My daughter stopped practicing her violin. She now stood less than a foot away from me, having abandoned every other open expanse in the house. She stared, violin still perched on her shoulder, bow dropped silently at her side.

she: Could you please stop doing that? It's bothering me.

me: - - - -

We are living on top of each other. These kiddos are living through a crisis the likes of which their parents and grandparents have never seen. It makes sense that they need extra hugs, more patience, and the reassurance that closeness brings. I value the moments when we can speak honestly about what makes this time difficult, annoying and frustrating for them. They've watched me cry more than once over the past month: worries about my Dad's health, concerns for my sister, and the upheaval of the unknown.

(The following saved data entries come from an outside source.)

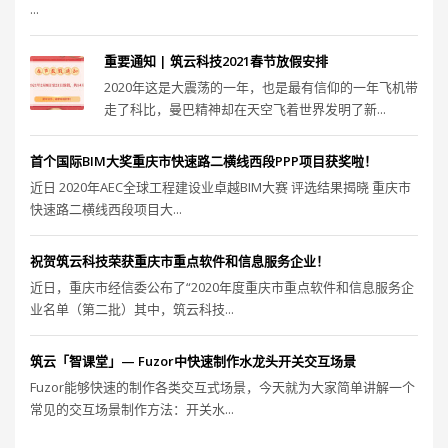
...
重要通知 | 筑云科技2021春节放假安排
2020年这是大震荡的一年，也是最有信仰的一年飞机带
走了科比，曼巴精神却在天空飞着世界发明了新...
首个国际BIM大奖重庆市快速路二横线西段PPP项目获奖啦！
近日 2020年AEC全球工程建设业卓越BIM大赛 评选结果揭晓 重庆市
快速路二横线西段项目大...
祝贺筑云科技荣获重庆市重点软件和信息服务企业！
近日，重庆市经信委公布了“2020年度重庆市重点软件和信息服务企
业名单（第二批）其中，筑云科技...
筑云「智课堂」— Fuzor中快速制作水龙头开关交互场景
Fuzor能够快速的制作各类交互式场景，今天就为大家简单讲解一个
常见的交互场景制作方法：开关水...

The fact that we're all together all the time begins to numb the brain from realizing we have other places to go and other things to do. Every time I list off different activities or another place in the house to explore, they refuse, mumble something about how their siblings won't play with them, how's there's nothing to do.

But me? Bothering her? While I'm baking a cake for her to eat?!?!

I loudly tapped the cake pan once more on the counter. The heat from the oven roiling around the two of us, staring at each other in disbelief.

me: You could practice in any other room. You don't have to stand here. I'm baking a cake!

Emotionally honest, physically close: please God, help us with patience.